Stacey Alcala is one of 27 study participants, women and men, at The Heart Hospital and at Baylor Heart and Vascular Hospital on the campus of Baylor University Medical Center at Dallas, which also is participating in the study. Based on the current enrollment and the number of participants needed, it likely will take three years to finish the project, according to Nanette Myers, director of clinical research at Baylor Research Institute.

At that time, the Dallas-based American Heart Association will help make the results public through its Go Red for Women campaign, Gopal says.
Study participants are asked to stay in the trial for at least 12 months. They’re contacted by the Yale Follow-Up Center four weeks after leaving the hospital and are contacted again 12 months after their discharge from the hospital. Participants are interviewed about a variety of topics and asked to complete questionnaires about dietary intake, physical activity, and other factors. Blood samples also will be taken periodically for evaluation.


Focused on the Heart


The 68-bed Baylor Heart Hospital opened in Plano in January 2007 and was created through a partnership between Baylor Regional Medical Center at Plano and 86 cardiovascular physicians and surgeons practicing in North Texas. Its Institutes for Cardiovascular Innovation—a portfolio of specialized departments that focus on clinical care, research, and education—includes the Women’s Cardiovascular Institute.

The WCI offers clinics that include CT calcium scoring, ankle brachial indexing, body mass index calculation, and other tests. It also conducts community education seminars every three months with information on heart disease prevention tailored especially for women, and it participates in a number of national trials.

The Heart Hospital is a $100 million, four-floor building with three cardiac catheterization labs, three electrophysiology labs, three operating rooms, an endovascular suite, a vascular lab, an eight-bed postanesthesia care unit, and a 100-seat auditorium. The hospital employs about 400 people. A $40 million expansion is expected to be completed in July 2011.

Since February, Alcala has formed a bond with the medical staff at The Heart Hospital.
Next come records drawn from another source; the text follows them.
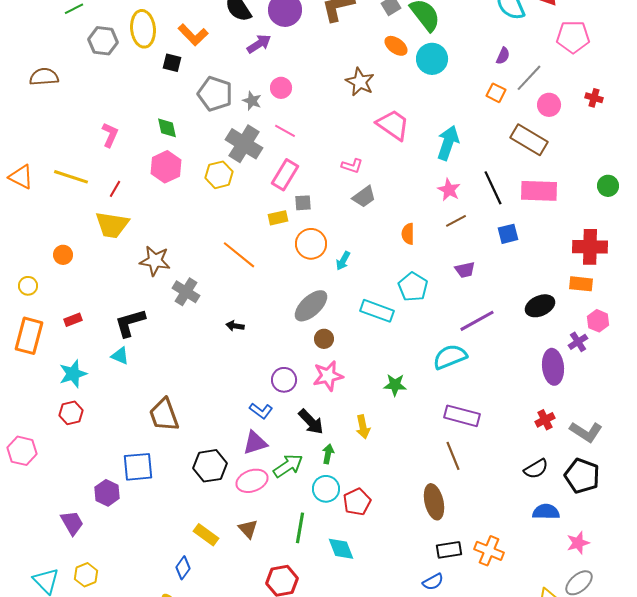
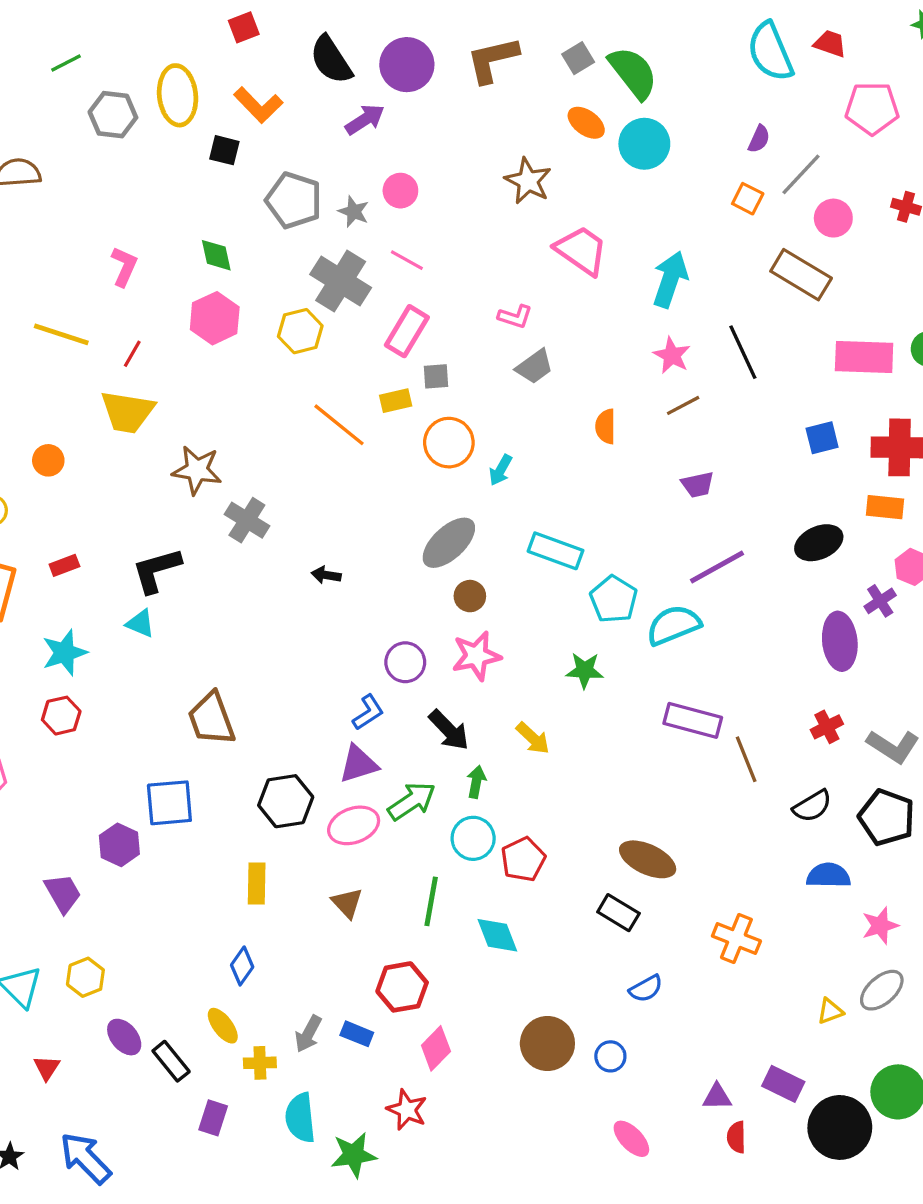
pink rectangle: (539, 191) -> (864, 357), moved
blue square: (508, 234) -> (822, 438), moved
orange line: (239, 255) -> (339, 425), moved
cyan pentagon: (413, 287) -> (614, 599), moved
blue L-shape: (261, 411) -> (368, 712), turned -70
yellow arrow: (363, 427) -> (533, 738), turned -35
brown line: (453, 456) -> (746, 759), moved
brown ellipse: (434, 502) -> (648, 859), turned -52
yellow rectangle: (206, 535) -> (257, 884), moved, turned 55
black rectangle: (449, 550) -> (618, 913), moved, turned 40

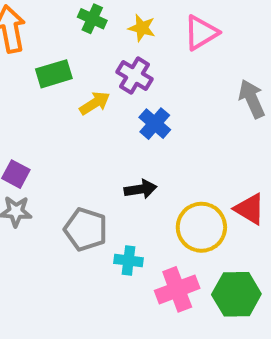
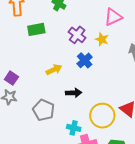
yellow star: (142, 28) -> (102, 39), moved
yellow arrow: (95, 103) -> (54, 70), moved
cyan cross: (129, 261) -> (74, 128), moved

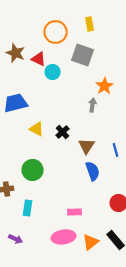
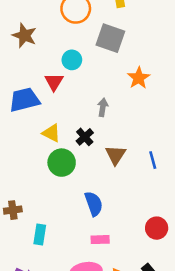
red triangle: (39, 59) -> (54, 82), moved, turned 35
gray arrow: (93, 105) -> (103, 107), moved
green circle: (33, 170) -> (62, 163), moved
blue semicircle: (93, 171) -> (94, 204), moved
She has gained the kind of education in the treatment of heart disease that no one wants to experience, but she’s grateful for the staff who were there when she needed them.

In May, along with her husband and two daughters—ages 4 and 1—she celebrated her 30th birthday. “I always thought being 30 wouldn’t be so bad,” she says, “except then I had a heart attack.”

Life and birthdays have new meaning for her now.

She recently passed all her required stress tests and says her heart is completely repaired. “They still don’t know why this happened to me. There’s not a big explanation,” she says. “They’re still testing. The main things that could have caused it have been ruled out.”

Aside from a more intense love of life, Alcala says she doesn’t let her health scare dominate her life. “Except for taking [medication] every day,” she says, “I don’t think about the fact that I had a heart attack.”